In truth, some of this might be because all of this came to us in the wake of Carrie’s real-world passing – and that no doubt colours some of my response somewhat. But, even if that hadn’t happened, I might’ve liked this sequence.
Now the problem is that the execution of it is very awkward and that the logic of the sequence doesn’t hold up very well. When she flies back to the ship, it does look unintentionally comical. But I argue that at its core, at its heart, and the IDEA of it, it works very well. It would probably work better in the novelisation or in a comic-book than it does on the screen.
So I totally understand why it’s there. And, on the balance, I’m glad that we got to see Leia use the Force at least one time.
In fact, as Star Wars fans, we are actually accustomed to really powerful or important moments being somewhat undermined by clunky or uneven execution.
There are people even now who, for example, dislike the Yoda fight scene (against Dooku) from Attack of the Clones.
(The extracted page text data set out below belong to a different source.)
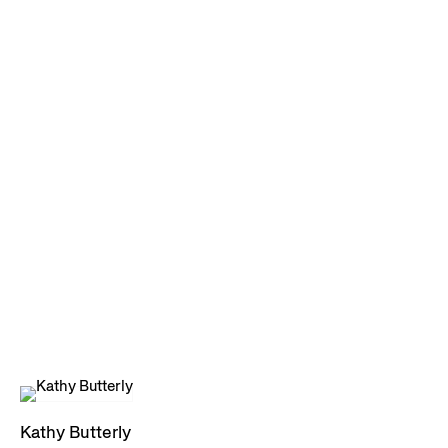
Kathy Butterly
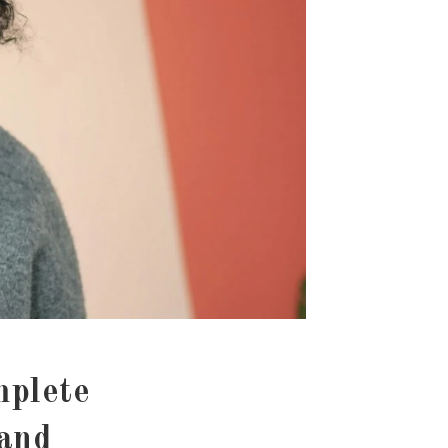
mplete
 and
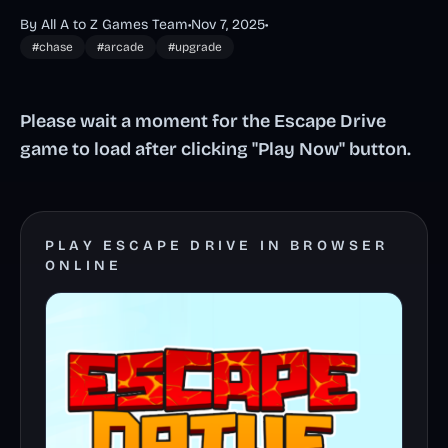
By All A to Z Games Team
•
Nov 7, 2025
•
#chase
#arcade
#upgrade
Please wait a moment for the Escape Drive
game to load after clicking "Play Now" button.
PLAY ESCAPE DRIVE IN BROWSER
ONLINE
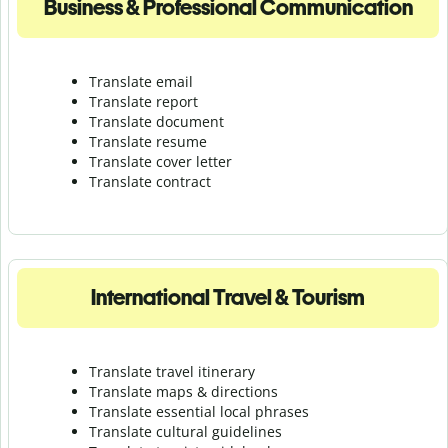
Business & Professional Communication
Translate email
Translate report
Translate document
Translate resume
Translate cover letter
Translate contract
International Travel & Tourism
Translate travel itinerary
Translate maps & directions
Translate essential local phrases
Translate cultural guidelines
At the time, that scene was a big moment – a big, dramatic reveal meant to do fan-service. We had never seen Yoda fight before. We didn’t know if he owned a lightsaber or even if he was the kind of Jedi who would physically fight anyone.
The Yoda scene in AOTC is in fact the perfect way to look at the Leia ‘Mary Poppins’ scene, because they’re doing the same thing in film terms. Just as we had wondered whether Yoda was a fighter, we have always wondered if Leia had Force abilities. And just as we never saw Yoda fight until that moment, we had never seen a display of Force powers from Leia until this moment.
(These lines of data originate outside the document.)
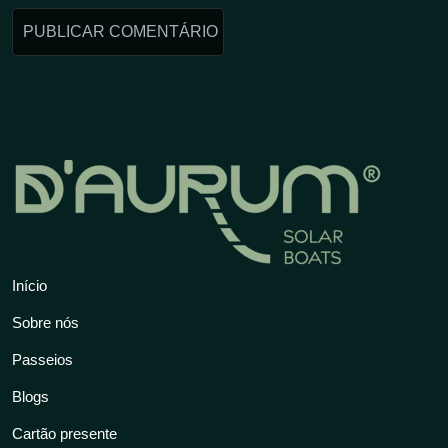
Início
Sobre nós
Passeios
Blogs
Cartão presente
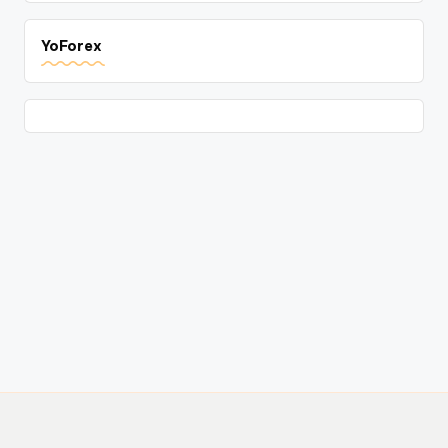
YoForex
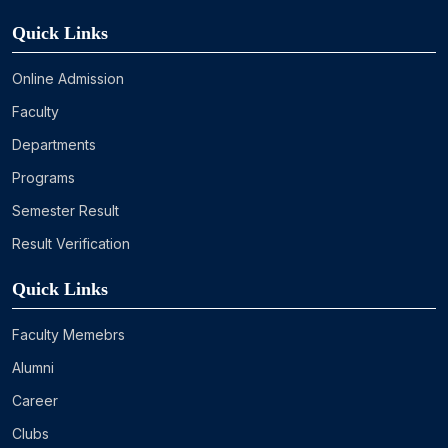
Quick Links
Online Admission
Faculty
Departments
Programs
Semester Result
Result Verification
Quick Links
Faculty Memebrs
Alumni
Career
Clubs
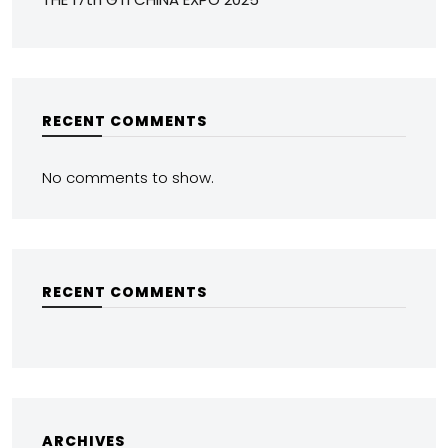
RECENT COMMENTS
No comments to show.
RECENT COMMENTS
ARCHIVES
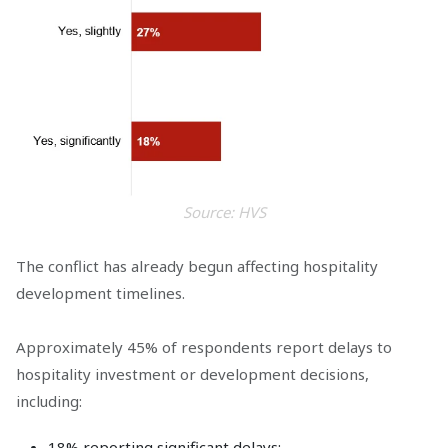
Source: HVS
The conflict has already begun affecting hospitality
development timelines.
Approximately 45% of respondents report delays to
hospitality investment or development decisions,
including:
18% reporting significant delays;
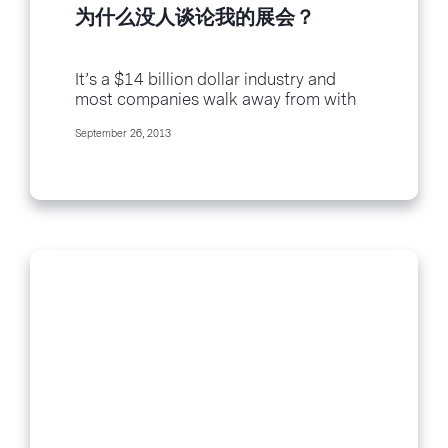
为什么没人谈论我的展会？
It’s a $14 billion dollar industry and
most companies walk away from with
less than $1000 in earnings. It’s your
September 26, 2013
trade show and here’s why no one is
talking about...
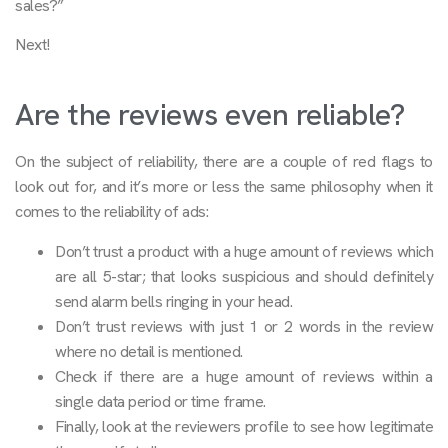
sales?”
Next!
Are the reviews even reliable?
On the subject of reliability, there are a couple of red flags to
look out for, and it’s more or less the same philosophy when it
comes to the reliability of ads:
Don’t trust a product with a huge amount of reviews which
are all 5-star; that looks suspicious and should definitely
send alarm bells ringing in your head.
Don’t trust reviews with just 1 or 2 words in the review
where no detail is mentioned.
Check if there are a huge amount of reviews within a
single data period or time frame.
Finally, look at the reviewers profile to see how legitimate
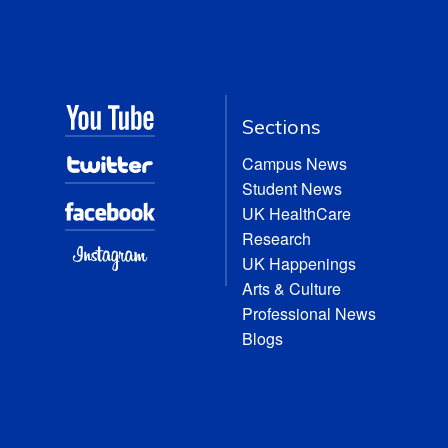
Sections
Campus News
Student News
UK HealthCare
Research
UK Happenings
Arts & Culture
Professional News
Blogs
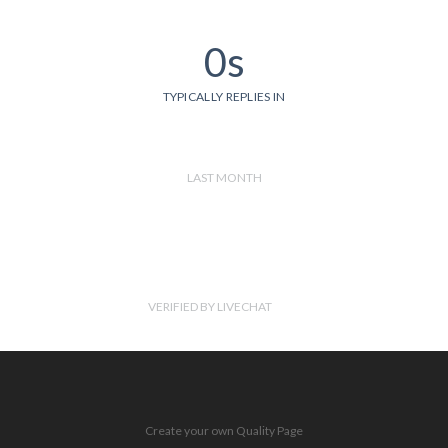
0s
TYPICALLY REPLIES IN
LAST MONTH
VERIFIED BY LIVECHAT
Create your own Quality Page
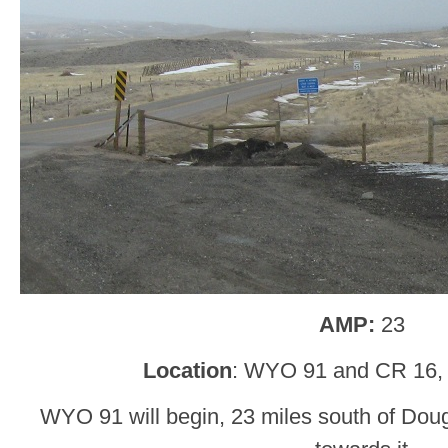
AMP:
23
Location
: WYO 91 and CR 16,
WYO 91 will begin, 23 miles south of Dou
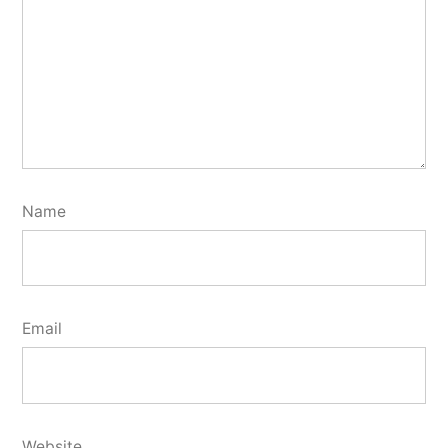
Name
Email
Website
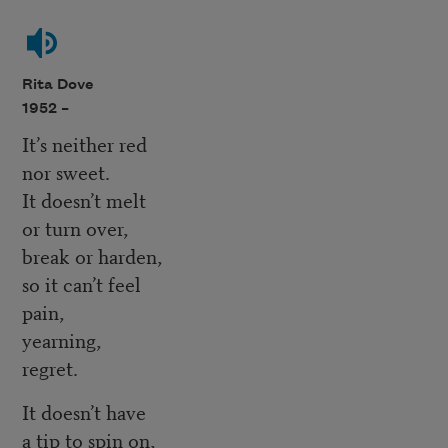
Rita Dove
1952 –
It’s neither red
nor sweet.
It doesn’t melt
or turn over,
break or harden,
so it can’t feel
pain,
yearning,
regret.
It doesn’t have
a tip to spin on,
And just as a lot of fans dislike that Yoda sequence, a lot of fans intensely dislike this Leia sequence.
For balance, a lot of fans actually do like the Yoda/Dooku fight – just as a lot of people like the Mary Poppins scene in The Last Jedi. I always liked it: but in both cases, you had a very awkward, difficult moment to try to get right and the filmmakers had to decide whether to risk the awkwardness for the sake of the potential power of the moment.
George Lucas even said at the time that he had been nervous about the Yoda/Dooku fight looking silly – but he knew it had to be there. Likewise, I’m sure Rian Johnson had similar concerns about the Leia ‘Mary Poppins’ scene.
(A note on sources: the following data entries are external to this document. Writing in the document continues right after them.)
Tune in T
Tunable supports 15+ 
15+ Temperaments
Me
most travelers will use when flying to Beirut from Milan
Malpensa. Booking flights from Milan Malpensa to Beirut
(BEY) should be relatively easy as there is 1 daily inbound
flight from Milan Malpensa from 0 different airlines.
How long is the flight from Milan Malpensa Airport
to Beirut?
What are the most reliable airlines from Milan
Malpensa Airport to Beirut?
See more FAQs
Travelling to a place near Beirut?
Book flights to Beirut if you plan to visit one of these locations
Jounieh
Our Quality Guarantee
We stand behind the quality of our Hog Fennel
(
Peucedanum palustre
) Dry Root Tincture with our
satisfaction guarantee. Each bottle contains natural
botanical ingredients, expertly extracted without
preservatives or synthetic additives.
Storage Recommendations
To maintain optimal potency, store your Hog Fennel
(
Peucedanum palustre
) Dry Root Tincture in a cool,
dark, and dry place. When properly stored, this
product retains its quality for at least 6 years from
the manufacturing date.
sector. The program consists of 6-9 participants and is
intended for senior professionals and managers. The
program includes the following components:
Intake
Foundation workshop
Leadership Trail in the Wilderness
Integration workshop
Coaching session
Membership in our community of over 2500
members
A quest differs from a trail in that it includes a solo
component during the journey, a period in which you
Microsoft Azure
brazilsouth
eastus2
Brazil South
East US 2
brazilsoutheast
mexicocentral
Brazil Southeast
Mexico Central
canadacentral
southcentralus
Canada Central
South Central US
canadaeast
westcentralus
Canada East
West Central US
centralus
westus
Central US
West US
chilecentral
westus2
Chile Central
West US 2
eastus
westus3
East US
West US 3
But another good example is to think back to the birth of Darth Vader at the end of Revenge of the Sith. That whole scene was epically, beautifully sequence and rendered, beautifully juxtaposed with the death of Padme and the birth of Luke and Leia – and then Lucas almost destroyed the whole thing by having that badly executed “Noooooooo!” moment.
For some people, that killed the entire scene (heck, for some people that killed the entire film). For me, it didn’t – I loved the rest of it so much that I was just about able to forgive that really bad element.
Something similar has to said about the Mary Poppins scene in The Last Jedi. I think the execution of it is off and it undermines itself: but I get and I like the underlying idea and the reason it’s there, and I think it is a powerful moment.
And, coming back to the main point, The Last Jedi is arguably a very good swan song for Leia. In fact, I think that, as the years go on, we might look back and regard Leia’s swan song as the redeeming feature in this film.
I wouldn’t argue, of course, that The Last Jedi is a better ending for Leia than Return of the Jedi already was (and the same is even more true for Luke). But, given what Rian Johnson had to work with, I think it’s about as good as we could’ve got.
The one thing I keep thinking, when I try to untangle the confused, conflicted mess of The Last Jedi as an overall film, is that it is actually a very good Princess Leia movie.
And that certainly counts for something.